Three weeks passed since the previous article. Here are the answers to the previous three questions:

Q1: The original paper of CLIP uses L2 normalization on multimodal embeddings. But in my test, the model will not converge with it.

Answer 1: The reason the model didn’t converge is that the learning rate is too large. After reducing the learning rate a bit and adding the L2 normalization, the model could get above 80% validation accuracy. The L2 normalization essentially projects embeddings to a high-dimensional sphere with a one-unit radius, which by intuitive could regularize the model.

Q2: Adding the learnable temperature parameter will cause a training error, which requires a “retain_graph=True” argument for “backward()”
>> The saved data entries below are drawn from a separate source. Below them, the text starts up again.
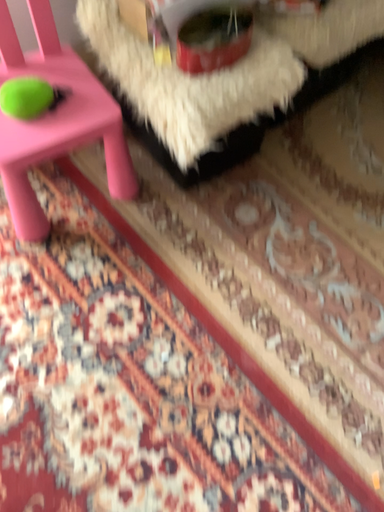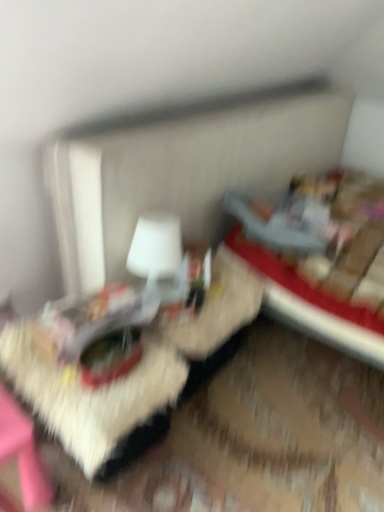 Question: How did the camera likely rotate when shooting the video?

Choices:
 (A) rotated upward
 (B) rotated downward

Answer: (A) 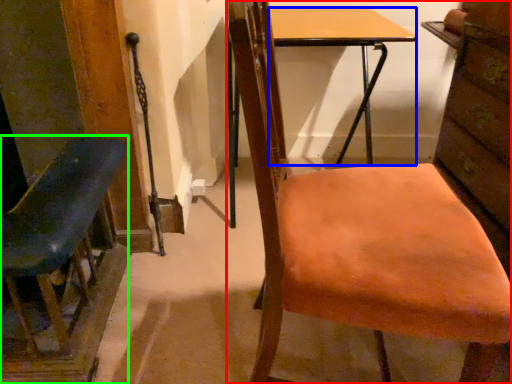 Question: Considering the real-world distances, which object is farthest from chair (highlighted by a red box)? desk (highlighted by a blue box) or chair (highlighted by a green box)?

Choices:
 (A) desk
 (B) chair

Answer: (A) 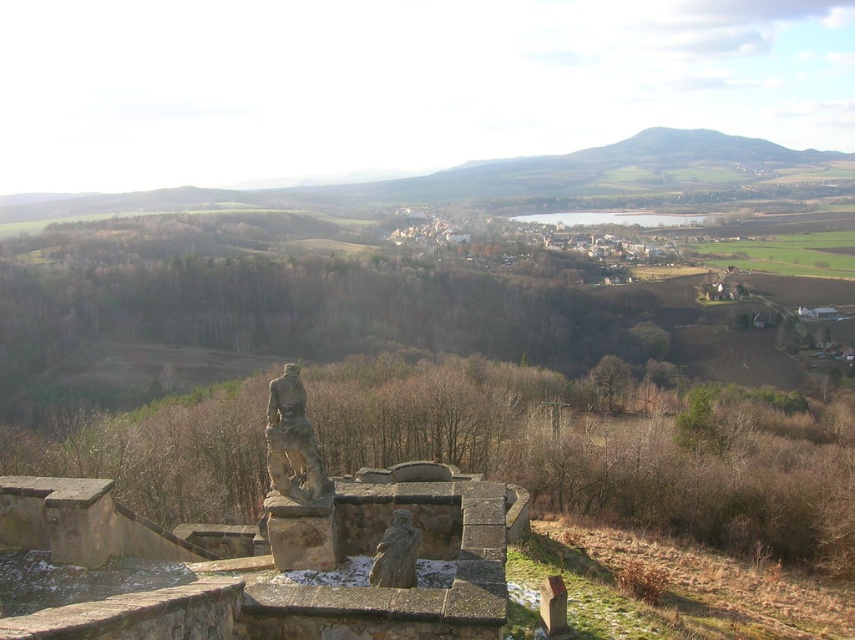 Question: Does stone statue at center have a larger size compared to rustic stone statue at center?

Choices:
 (A) no
 (B) yes

Answer: (B)

Question: Which object appears closest to the camera in this image?

Choices:
 (A) rustic stone statue at center
 (B) stone statue at center

Answer: (A)

Question: Is stone statue at center smaller than rustic stone statue at center?

Choices:
 (A) yes
 (B) no

Answer: (B)

Question: Which object appears closest to the camera in this image?

Choices:
 (A) stone statue at center
 (B) rustic stone statue at center

Answer: (B)

Question: Does stone statue at center have a lesser width compared to rustic stone statue at center?

Choices:
 (A) no
 (B) yes

Answer: (A)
Answer 2: If I use the code

def __init__(self):
  self.logit_scale = nn.Parameter(torch.ones([]) * np.log(1 / 0.07)).exp()

def forward(self):
  logits_per_image = self.logit_scale * img_embds @ txt_embds.T

it will report the error

Traceback (most recent call last):
  File "/home/robin/code/try_multimodal/", line 196, in <module>
  File "/home/robin/code/try_multimodal/", line 149, in train
    train_result = self.train_loop(cmodel, optimizer)
  File "/home/robin/code/try_multimodal/", line 81, in train_loop
  File "/home/robin/miniconda3/envs/nanoGPT/lib/python3.10/site-packages/torch/", line 522, in backward
  File "/home/robin/miniconda3/envs/nanoGPT/lib/python3.10/site-packages/torch/autograd/", line 266, in backward
    Variable._execution_engine.run_backward(  # Calls into the C++ engine to run the backward pass
RuntimeError: Trying to backward through the graph a second time (or directly access saved tensors after they have already been freed). Saved intermediate values of the graph are freed when you call .backward() or autograd.grad(). Specify retain_graph=True if you need to backward through the graph a second time or if you need to access saved tensors after calling backward.

But if I moved the “exp()” to “forward()”:

def __init__(self):
  self.logit_scale = nn.Parameter(torch.ones([]) * np.log(1 / 0.07))

def forward(self):
  logits_per_image = self.logit_scale.exp() * img_embds @ txt_embds.T

It works well. The reason is that “exp()” would bring the gradient to “logit_scale” so we’d better to let it in “forward()” to avoid graph edge duplication.

Q3: When using “torch.compile()”, it will report a Triton error after the first epoch

Answer 3: Seems the “torch.compile()” needs the input batch to be fixed shape, which means you’d better not change the batch_size at the training step. To avoid this, I dropped the last batch of the dataset since the last batch usually wouldn’t have enough samples for BATCH_SIZE.

There is a new discovery for “torch.compile()”. Yesterday I was trying to compile the model (a self-implement ALBEF) but came an error:

torch._dynamo.exc.BackendCompilerFailed: backend='inductor' raised:
InvalidCxxCompiler: No working C++ compiler found in torch._inductor.config.cpp.cxx: (None, 'g++')

After tumbling in the debug document of PyTorch compiling, I finally found out that the solution is just installed “g++” on my computer…

Previously, the evaluation of 50000 val images of ImageNet1K shows that the top-5 accuracy is just 6.66%. After I added CC12M with CC3M as training dataset, the top-5 evaluation accuracy raised to 23.76%. My tiny CLIP model checkpoint is here.